Black hole's singularity: Does it has to be multi-dimensional?

Question

We assume that there is an infinite density at the center of a black hole. But we also know that if it was really infinite, it would apply an infinite gravitational force to masses even if they were millions of light years away. So there must be a multivariable calculus equation for a black hole's force field. There must be some boundaries.

However, we also know that some black holes even bend lights, massless particals, so we are also pretty sure somewhere in the equation for some specific conditions there is an infinity. So in the equation, the boundaries must be set by another dimension, another variables we can not observe that are beyond 3 dimensions and space-time compression.
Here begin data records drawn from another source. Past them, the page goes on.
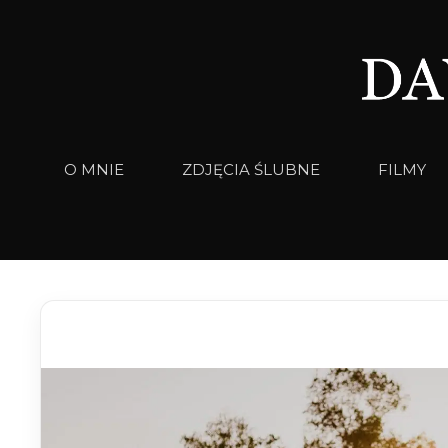
Przejdź
do
treści
O MNIE
ZDJĘCIA ŚLUBNE
FILMY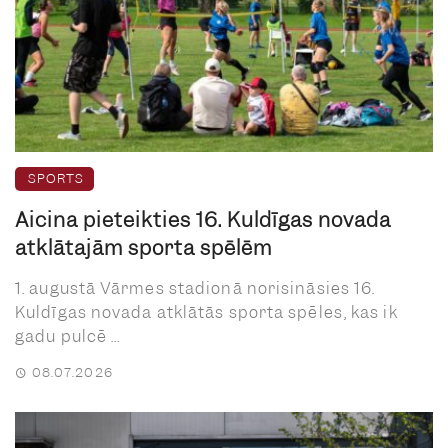
SPORTS
Aicina pieteikties 16. Kuldīgas novada
atklātajām sporta spēlēm
1. augustā Vārmes stadionā norisināsies 16.
Kuldīgas novada atklātās sporta spēles, kas ik
gadu pulcē ...
08.07.2026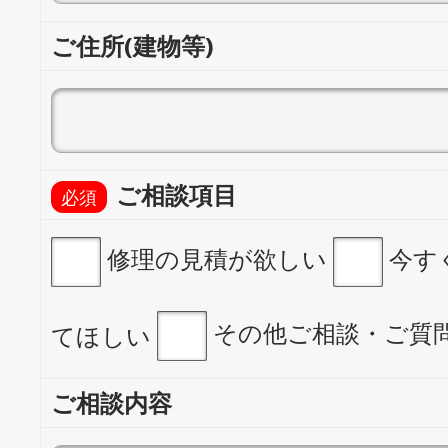
ご住所(建物等)
ご相談項目
修理の見積が欲しい
今す
その他ご相談・ご質
てほしい
ご相談内容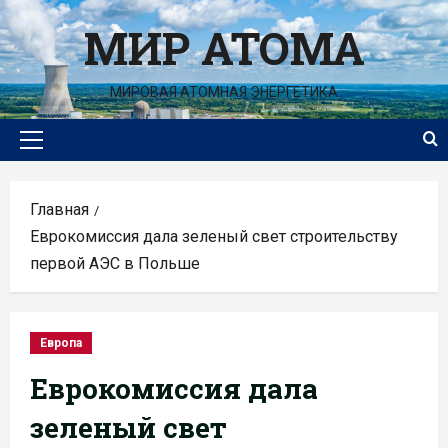
Перейти
МИР АТОМА
к
содержимому
МИРОВАЯ АТОМНАЯ ЭНЕРГЕТИКА
Основное
меню
Главная
Еврокомиссия дала зеленый свет строительству
первой АЭС в Польше
Европа
Еврокомиссия дала
зеленый свет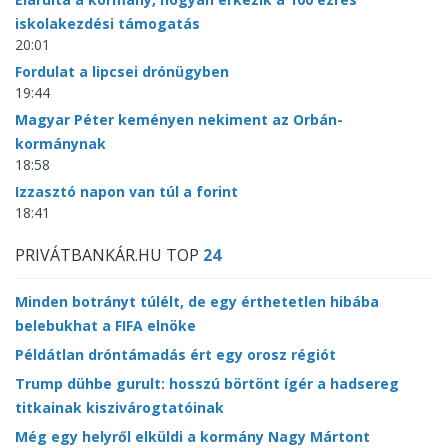
iskolakezdési támogatás
20:01
Fordulat a lipcsei drónügyben
19:44
Magyar Péter keményen nekiment az Orbán-
kormánynak
18:58
Izzasztó napon van túl a forint
18:41
PRIVÁTBANKÁR.HU TOP
24
Minden botrányt túlélt, de egy érthetetlen hibába
belebukhat a FIFA elnöke
Példátlan dróntámadás ért egy orosz régiót
Trump dühbe gurult: hosszú börtönt ígér a hadsereg
titkainak kiszivárogtatóinak
Még egy helyről elküldi a kormány Nagy Mártont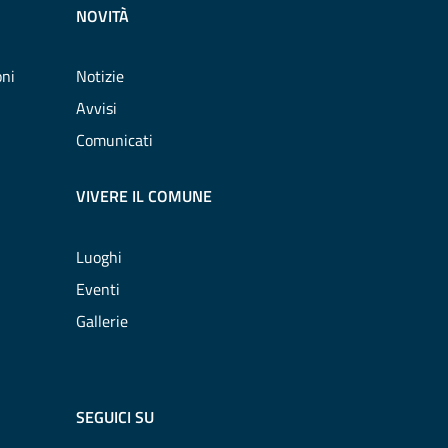
NOVITÀ
oni
Notizie
Avvisi
Comunicati
VIVERE IL COMUNE
Luoghi
Eventi
Gallerie
SEGUICI SU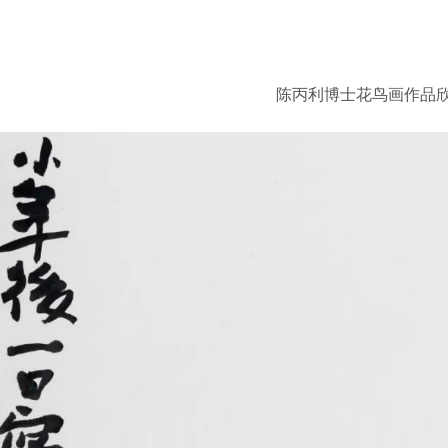
陈丙利博士花鸟画作品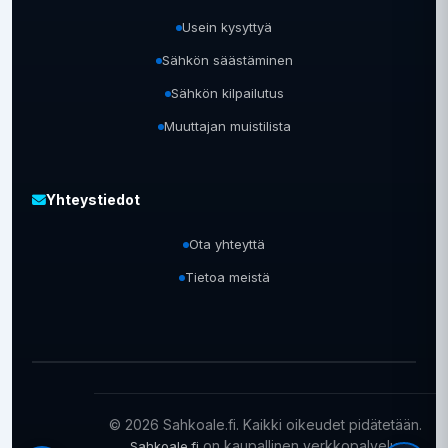
Usein kysyttyä
Sähkön säästäminen
Sähkön kilpailutus
Muuttajan muistilista
Yhteystiedot
Ota yhteyttä
Tietoa meistä
© 2026 Sahkoale.fi. Kaikki oikeudet pidätetään.
on kaupallinen verkkopalvelu.
Sahkoale.fi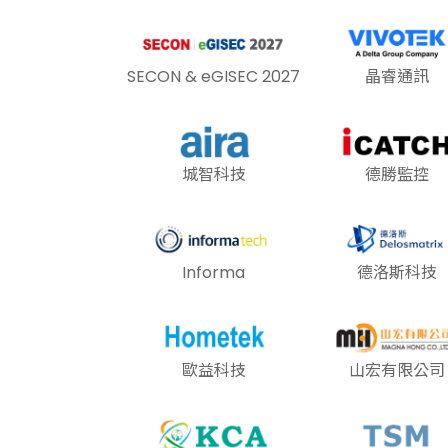
SECON & eGISEC 2027
晶睿通訊
城智科技
德勝監控
Informa
德洛斯科技
歐益科技
山宏有限公司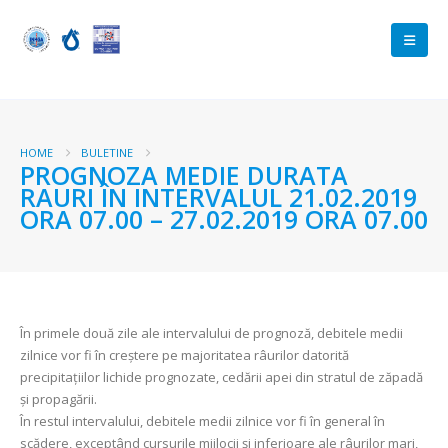
HOME
BULETINE
PROGNOZA MEDIE DURATA
RAURI ÎN INTERVALUL 21.02.2019
ORA 07.00 – 27.02.2019 ORA 07.00
În primele două zile ale intervalului de prognoză, debitele medii
zilnice vor fi în creștere pe majoritatea râurilor datorită
precipitațiilor lichide prognozate, cedării apei din stratul de zăpadă
și propagării.
În restul intervalului, debitele medii zilnice vor fi în general în
scădere, exceptând cursurile mijlocii și inferioare ale râurilor mari,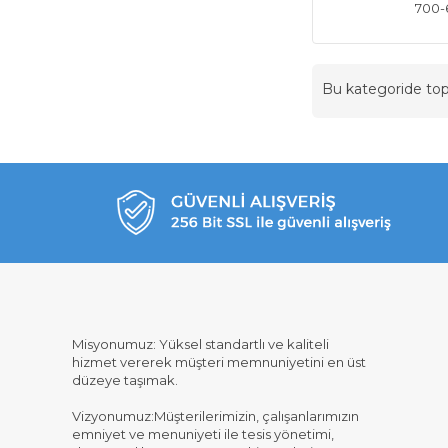
700-
Bu kategoride t
Misyonumuz: Yüksel standartlı ve kaliteli
hizmet vererek müşteri memnuniyetini en üst
düzeye taşımak.
Vizyonumuz:Müşterilerimizin, çalışanlarımızın
emniyet ve menuniyeti ile tesis yönetimi,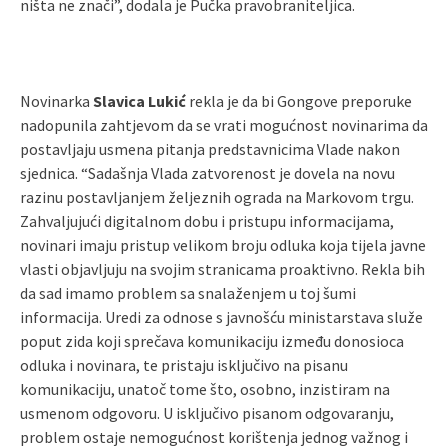
ništa ne znači”, dodala je Pučka pravobraniteljica.
Novinarka
Slavica Lukić
rekla je da bi Gongove preporuke
nadopunila zahtjevom da se vrati mogućnost novinarima da
postavljaju usmena pitanja predstavnicima Vlade nakon
sjednica. “Sadašnja Vlada zatvorenost je dovela na novu
razinu postavljanjem željeznih ograda na Markovom trgu.
Zahvaljujući digitalnom dobu i pristupu informacijama,
novinari imaju pristup velikom broju odluka koja tijela javne
vlasti objavljuju na svojim stranicama proaktivno. Rekla bih
da sad imamo problem sa snalaženjem u toj šumi
informacija. Uredi za odnose s javnošću ministarstava služe
poput zida koji sprečava komunikaciju između donosioca
odluka i novinara, te pristaju isključivo na pisanu
komunikaciju, unatoč tome što, osobno, inzistiram na
usmenom odgovoru. U isključivo pisanom odgovaranju,
problem ostaje nemogućnost korištenja jednog važnog i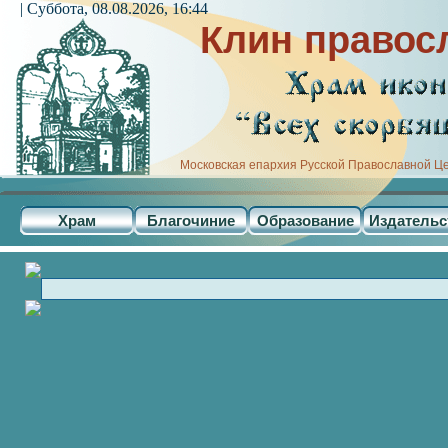
| Суббота, 08.08.2026, 16:44
Клин правос
Московская епархия Русской Православной Ц
Храм
Благочиние
Образование
Издательс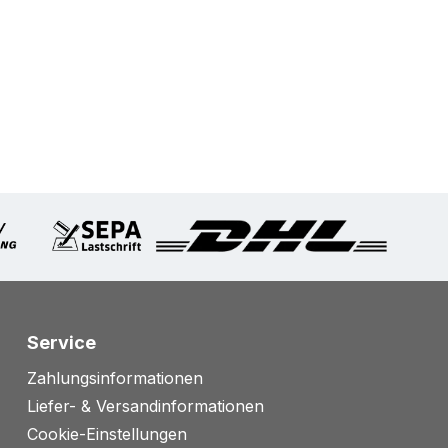
Service
Zahlungsinformationen
Liefer- & Versandinformationen
Cookie-Einstellungen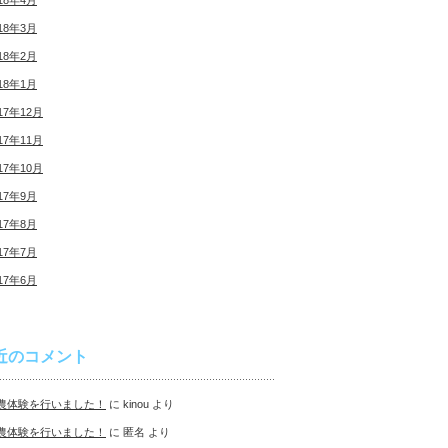
18年4月
18年3月
18年2月
18年1月
17年12月
17年11月
17年10月
17年9月
17年8月
17年7月
17年6月
近のコメント
農体験を行いました！
に
kinou
より
農体験を行いました！
に
匿名
より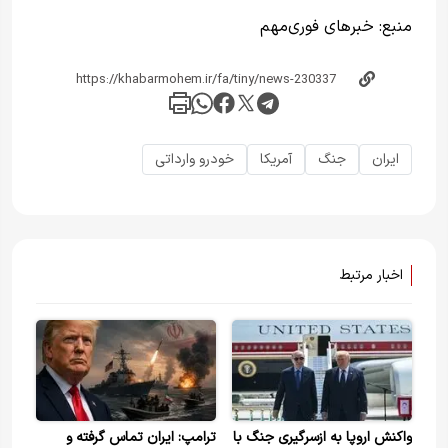
منبع:
خبرهای فوری‌مهم
ایران
جنگ
آمریکا
خودرو وارداتی
اخبار مرتبط
واکنش اروپا به ازسرگیری جنگ با
ترامپ: ایران تماس گرفته و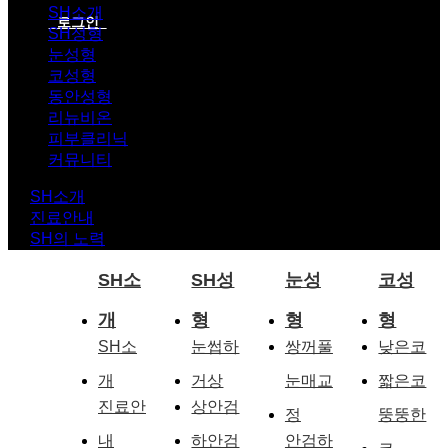
SH소개
로그인
SH성형
눈성형
코성형
동안성형
리뉴비온
피부클리닉
커뮤니티
SH소개
진료안내
SH의 노력
SH소
SH성
눈성
코성
개
형
형
형
SH소
눈썹하
쌍꺼풀
낮은코
개
거상
눈매교
짧은코
진료안
상안검
정
뚱뚱한
내
하안검
안검하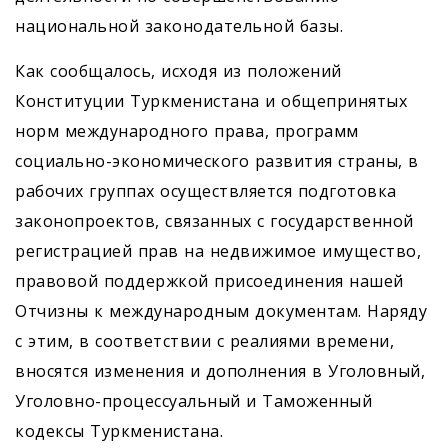
национальной законодательной базы.
Как сообщалось, исходя из положений
Конституции Туркменистана и общепринятых
норм международного права, программ
социально-экономического развития страны, в
рабочих группах осуществляется подготовка
законопроектов, связанных с государственной
регистрацией прав на недвижимое имущество,
правовой поддержкой присоединения нашей
Отчизны к международным документам. Наряду
с этим, в соответствии с реалиями времени,
вносятся изменения и дополнения в Уголовный,
Уголовно-процессуальный и Таможенный
кодексы Туркменистана.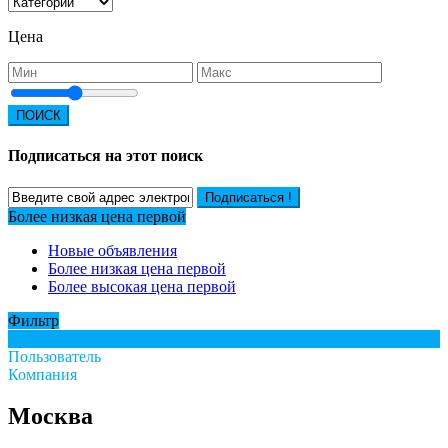
Цена
ПОИСК
Подписаться на этот поиск
Подписаться !
Более низкая цена первой
Новые объявления
Более низкая цена первой
Более высокая цена первой
Фильтр
Все
Пользователь
Компания
Москва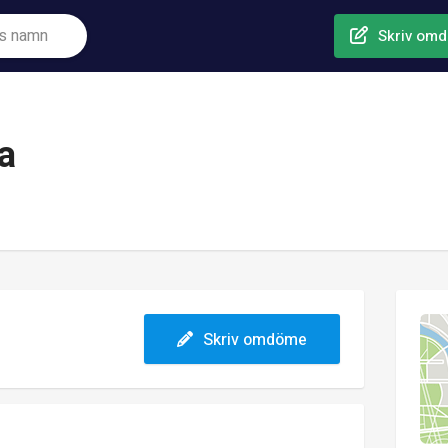
Skriv om
a
Skriv omdöme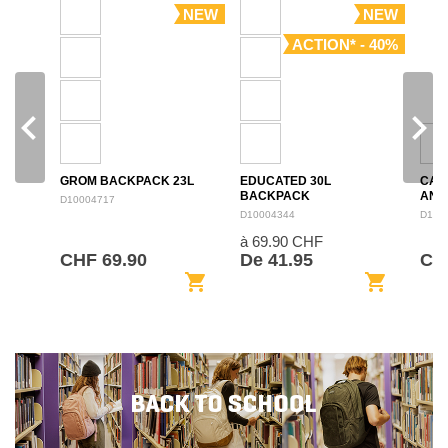
NEW
NEW
ACTION* - 40%
navigate_before
navigate_next
GROM BACKPACK 23L
EDUCATED 30L
CAM
BACKPACK
ANN
D10004717
BAC
D10004344
D100
à 69.90 CHF
CHF 69.90
De 41.95
CHF
shopping_cart
shopping_cart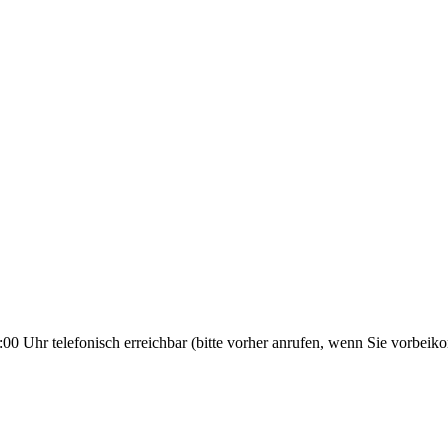
00 Uhr telefonisch erreichbar (bitte vorher anrufen, wenn Sie vorbei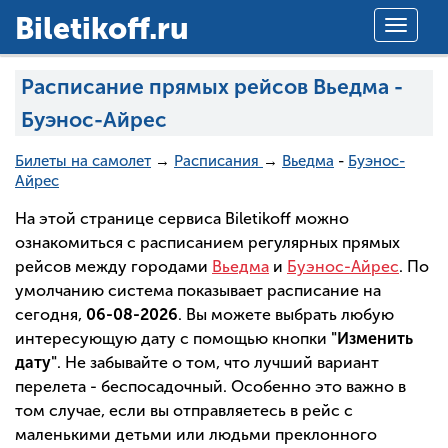
Вiletikoff.ru
Toggle
navigat
Расписание прямых рейсов Вьедма -
Буэнос-Айрес
Билеты на самолет
→
Расписания
→
Вьедма
-
Буэнос-
Айрес
На этой странице сервиса Biletikoff можно
ознакомиться с расписанием регулярных прямых
рейсов между городами
Вьедма
и
Буэнос-Айрес
. По
умолчанию система показывает расписание на
сегодня,
06-08-2026
. Вы можете выбрать любую
интересующую дату с помощью кнопки
"Изменить
дату"
. Не забывайте о том, что лучший вариант
перелета - беспосадочный. Особенно это важно в
том случае, если вы отправляетесь в рейс с
маленькими детьми или людьми преклонного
So this is where I got so far. If some variables from another dimension(s) involved, what are they? If not, how a black hole which is assumed to have an infinite density, does not effect us (Earth) infinitely?

Answer 1

The infinities of a singularity apply at the singularity, not everywhere; that's actually part of its nature as "a singularity" within a generally non-singular space. The gravitational acceleration of a massive body increases as $1/r$ (for a point mass, i.e. ignoring shell effects) and $1/r$ is only infinite as you approach $r=0$. Obviously, for very large $r$ the gravitational acceleration is quite small, which as an example is why it takes us here near the edge of the galaxy so long to make an orbit, even though the galaxy is very massive: the galaxy is also very wide (very large $r$) so two factors balance out to a finite (and rather small) acceleration.